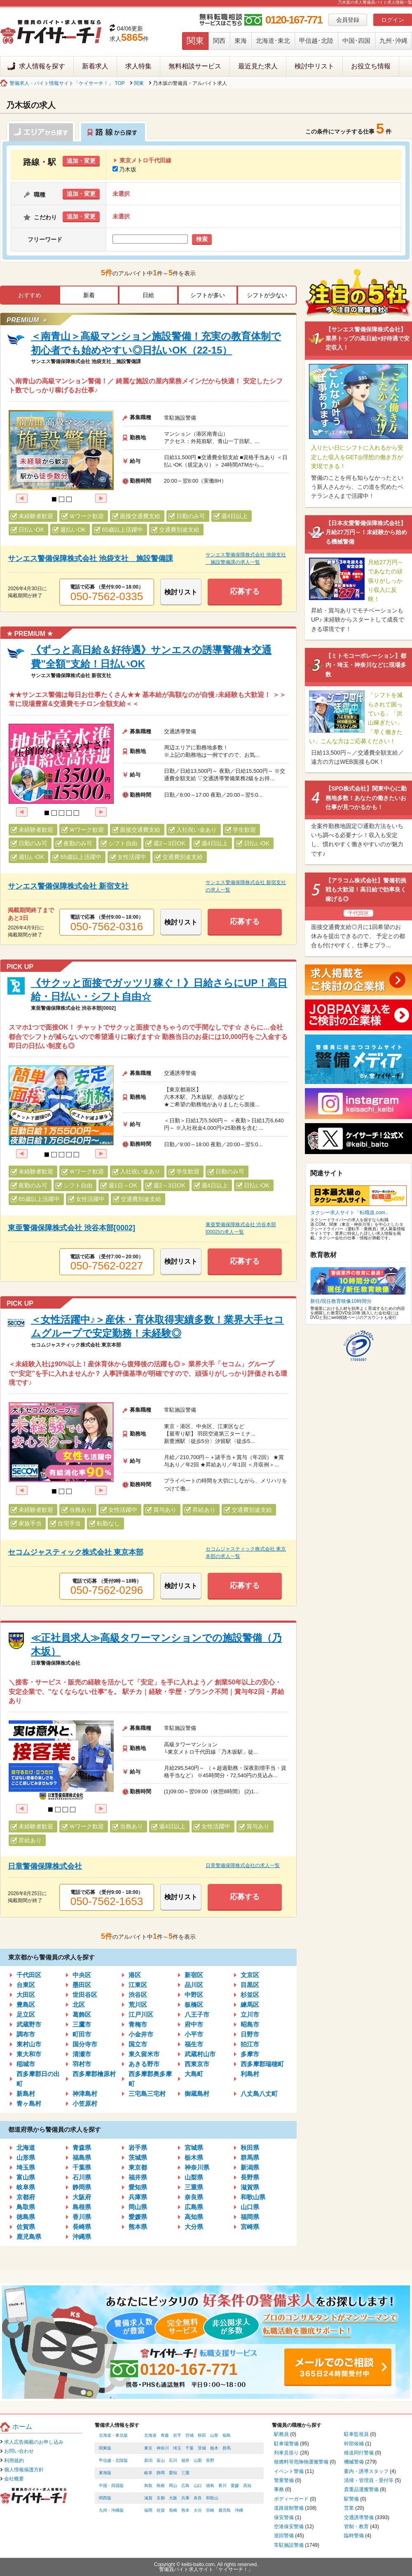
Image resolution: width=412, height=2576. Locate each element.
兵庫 (185, 2498)
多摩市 (250, 2054)
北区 (79, 2004)
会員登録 (347, 19)
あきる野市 (144, 2063)
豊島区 (25, 2004)
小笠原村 (85, 2103)
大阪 (173, 2498)
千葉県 (82, 2167)
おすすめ (29, 295)
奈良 (198, 2498)
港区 (135, 1974)
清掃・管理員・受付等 (368, 2480)
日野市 (250, 2034)
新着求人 (95, 66)
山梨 (198, 2460)
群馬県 (250, 2157)
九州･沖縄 (393, 40)
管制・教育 (356, 2526)
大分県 (194, 2226)
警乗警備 (284, 2480)
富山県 (25, 2177)
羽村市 (82, 2063)
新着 (89, 295)
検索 (202, 239)
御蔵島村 (197, 2093)
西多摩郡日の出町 (38, 2078)
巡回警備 (284, 2535)
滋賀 (148, 2498)
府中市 (194, 2024)
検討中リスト (314, 66)
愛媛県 (138, 2216)
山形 (214, 2435)
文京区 (250, 1974)
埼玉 (177, 2448)
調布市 (25, 2034)
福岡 (148, 2510)
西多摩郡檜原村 (94, 2073)
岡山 (173, 2485)
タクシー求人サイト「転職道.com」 (350, 1212)
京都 (161, 2498)
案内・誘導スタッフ (366, 2471)
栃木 (214, 2448)
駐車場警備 (286, 2444)
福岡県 (250, 2216)
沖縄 (239, 2510)
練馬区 (250, 2004)
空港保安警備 (289, 2526)
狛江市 (250, 2044)
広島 (185, 2485)
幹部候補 (354, 2444)
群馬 (226, 2448)
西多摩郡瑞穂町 (262, 2063)
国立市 (138, 2044)
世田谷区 (85, 1994)
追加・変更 (81, 160)
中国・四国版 (111, 2485)
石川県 (82, 2177)
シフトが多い (207, 295)
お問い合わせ (19, 2451)
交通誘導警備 (359, 2517)
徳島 (210, 2485)
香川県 (82, 2216)
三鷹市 (82, 2024)
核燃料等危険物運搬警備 (301, 2462)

####################

Exactly as they stand in the records above, print the lines from the one containing "駐車場警備 (286, 2444)" through the final line, inclusive.

• Worked solution
駐車場警備 (286, 2444)
福岡県 (250, 2216)
沖縄 (239, 2510)
練馬区 (250, 2004)
空港保安警備 (289, 2526)
狛江市 (250, 2044)
広島 (185, 2485)
幹部候補 (354, 2444)
群馬 (226, 2448)
西多摩郡瑞穂町 (262, 2063)
国立市 (138, 2044)
世田谷区 (85, 1994)
追加・変更 (81, 160)
中国・四国版 (111, 2485)
石川県 (82, 2177)
シフトが多い (207, 295)
お問い合わせ (19, 2451)
交通誘導警備 (359, 2517)
徳島 (210, 2485)
香川県 (82, 2216)
三鷹市 (82, 2024)
核燃料等危険物運搬警備 (301, 2462)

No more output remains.